_BRIEF_
Repeat exactly the lines from the line containing "Sapo (455, 1597)" to the last line of the listing, including both.

_RECORDS TO PROCESS_
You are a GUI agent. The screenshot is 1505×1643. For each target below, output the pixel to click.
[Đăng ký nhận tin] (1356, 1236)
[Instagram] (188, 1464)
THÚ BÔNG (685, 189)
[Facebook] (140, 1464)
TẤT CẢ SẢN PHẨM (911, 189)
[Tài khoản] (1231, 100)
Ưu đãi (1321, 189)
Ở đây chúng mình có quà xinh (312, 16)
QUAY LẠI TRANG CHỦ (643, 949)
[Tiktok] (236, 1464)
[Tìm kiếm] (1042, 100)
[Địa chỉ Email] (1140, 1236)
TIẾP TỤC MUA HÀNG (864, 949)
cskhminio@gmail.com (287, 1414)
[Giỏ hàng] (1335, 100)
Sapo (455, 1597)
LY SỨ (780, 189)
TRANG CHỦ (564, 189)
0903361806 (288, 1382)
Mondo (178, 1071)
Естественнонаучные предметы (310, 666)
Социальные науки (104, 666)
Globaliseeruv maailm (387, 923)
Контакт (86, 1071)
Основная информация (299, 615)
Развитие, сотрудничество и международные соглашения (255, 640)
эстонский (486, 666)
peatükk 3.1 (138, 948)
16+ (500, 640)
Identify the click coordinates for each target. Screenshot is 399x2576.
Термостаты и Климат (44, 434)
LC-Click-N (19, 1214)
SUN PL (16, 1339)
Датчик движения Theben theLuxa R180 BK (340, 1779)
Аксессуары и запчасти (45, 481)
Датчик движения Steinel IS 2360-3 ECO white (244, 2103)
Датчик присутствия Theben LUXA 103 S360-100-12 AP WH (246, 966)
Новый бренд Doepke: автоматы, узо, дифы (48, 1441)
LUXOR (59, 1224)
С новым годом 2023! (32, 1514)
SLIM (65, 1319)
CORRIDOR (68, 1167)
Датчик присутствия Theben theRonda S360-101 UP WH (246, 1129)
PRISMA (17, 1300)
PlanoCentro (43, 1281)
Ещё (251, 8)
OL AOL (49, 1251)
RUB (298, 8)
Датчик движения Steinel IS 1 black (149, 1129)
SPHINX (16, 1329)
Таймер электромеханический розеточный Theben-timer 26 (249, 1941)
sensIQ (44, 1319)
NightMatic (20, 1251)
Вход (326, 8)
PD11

_PROBLEM SOLUTION_
Sapo (455, 1597)
LY SỨ (780, 189)
TRANG CHỦ (564, 189)
0903361806 (288, 1382)
Mondo (178, 1071)
Естественнонаучные предметы (310, 666)
Социальные науки (104, 666)
Globaliseeruv maailm (387, 923)
Контакт (86, 1071)
Основная информация (299, 615)
Развитие, сотрудничество и международные соглашения (255, 640)
эстонский (486, 666)
peatükk 3.1 (138, 948)
16+ (500, 640)
Identify the click coordinates for each target. Screenshot is 399x2576.
Термостаты и Климат (44, 434)
LC-Click-N (19, 1214)
SUN PL (16, 1339)
Датчик движения Theben theLuxa R180 BK (340, 1779)
Аксессуары и запчасти (45, 481)
Датчик движения Steinel IS 2360-3 ECO white (244, 2103)
Датчик присутствия Theben LUXA 103 S360-100-12 AP WH (246, 966)
Новый бренд Doepke: автоматы, узо, дифы (48, 1441)
LUXOR (59, 1224)
С новым годом 2023! (32, 1514)
SLIM (65, 1319)
CORRIDOR (68, 1167)
Датчик присутствия Theben theRonda S360-101 UP WH (246, 1129)
PRISMA (17, 1300)
PlanoCentro (43, 1281)
Ещё (251, 8)
OL AOL (49, 1251)
RUB (298, 8)
Датчик движения Steinel IS 1 black (149, 1129)
SPHINX (16, 1329)
Таймер электромеханический розеточный Theben-timer 26 (249, 1941)
sensIQ (44, 1319)
NightMatic (20, 1251)
Вход (326, 8)
PD11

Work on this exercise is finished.